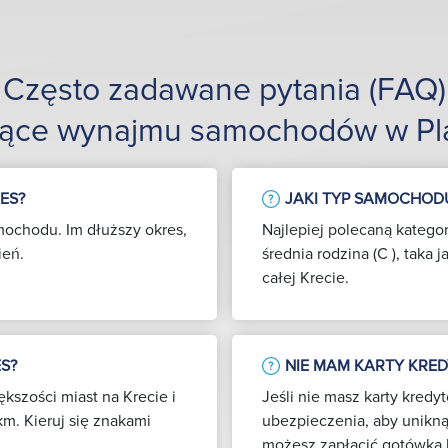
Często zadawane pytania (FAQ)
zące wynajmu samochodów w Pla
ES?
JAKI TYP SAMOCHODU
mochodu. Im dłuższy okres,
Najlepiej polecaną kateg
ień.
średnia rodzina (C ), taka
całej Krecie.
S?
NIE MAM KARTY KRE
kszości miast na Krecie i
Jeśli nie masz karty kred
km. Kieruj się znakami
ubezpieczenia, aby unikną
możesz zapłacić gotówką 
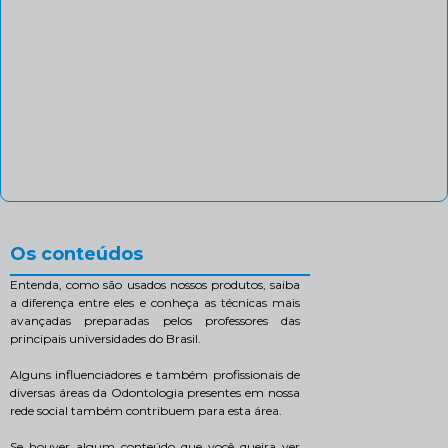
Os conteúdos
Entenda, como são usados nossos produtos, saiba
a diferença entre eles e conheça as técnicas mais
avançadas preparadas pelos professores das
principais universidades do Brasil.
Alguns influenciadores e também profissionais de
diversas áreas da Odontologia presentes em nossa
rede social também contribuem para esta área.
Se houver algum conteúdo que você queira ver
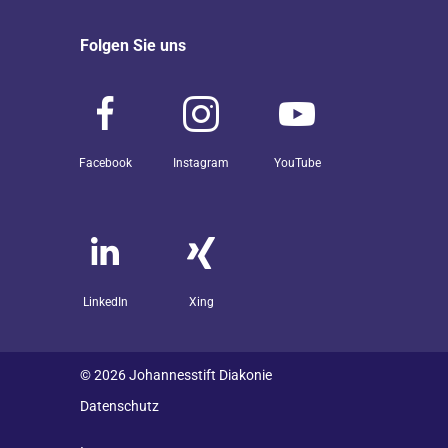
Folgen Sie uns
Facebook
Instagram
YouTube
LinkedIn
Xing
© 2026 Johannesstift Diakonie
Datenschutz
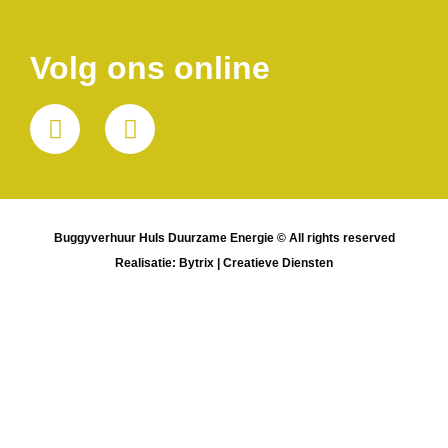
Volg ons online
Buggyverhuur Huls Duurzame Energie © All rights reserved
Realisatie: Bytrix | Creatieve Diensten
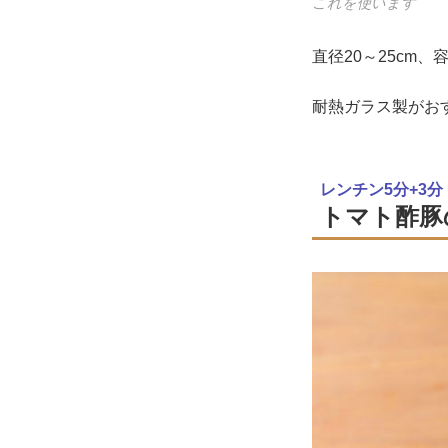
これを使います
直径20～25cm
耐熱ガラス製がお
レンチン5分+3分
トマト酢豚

Your goal » Which lines above include the string "também"? Show them.

Finished exercise »
Alguns influenciadores e também profissionais de
rede social também contribuem para esta área.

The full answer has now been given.